Data for the task |

——

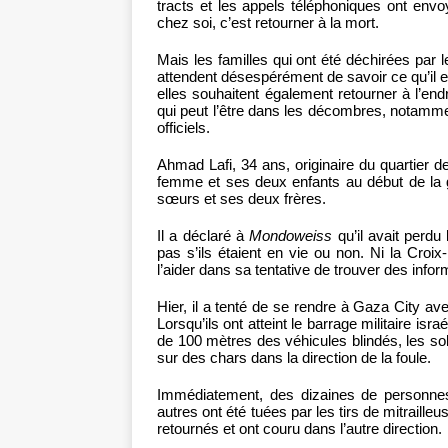
tracts et les appels téléphoniques ont envo
chez soi, c’est retourner à la mort.
Mais les familles qui ont été déchirées par 
attendent désespérément de savoir ce qu’il 
elles souhaitent également retourner à l’end
qui peut l’être dans les décombres, notamm
officiels.
Ahmad Lafi, 34 ans, originaire du quartier
femme et ses deux enfants au début de la g
sœurs et ses deux frères.
Il a déclaré à
Mondoweiss
qu’il avait perdu
pas s’ils étaient en vie ou non. Ni la Cro
l’aider dans sa tentative de trouver des inform
Hier, il a tenté de se rendre à Gaza City ave
Lorsqu’ils ont atteint le barrage militaire is
de 100 mètres des véhicules blindés, les s
sur des chars dans la direction de la foule.
Immédiatement, des dizaines de personne
autres ont été tuées par les tirs de mitraill
retournés et ont couru dans l’autre direction.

——

Exercise objective | Beginning with the line containing "qu’il avait perdu" in the material above, copy every line exactly until you have copied the line containing "de 100 mètres des véhicules blindés, les s".

Solution for this task |
qu’il avait perdu
pas s’ils étaient en vie ou non. Ni la Cro
l’aider dans sa tentative de trouver des inform
Hier, il a tenté de se rendre à Gaza City ave
Lorsqu’ils ont atteint le barrage militaire is
de 100 mètres des véhicules blindés, les s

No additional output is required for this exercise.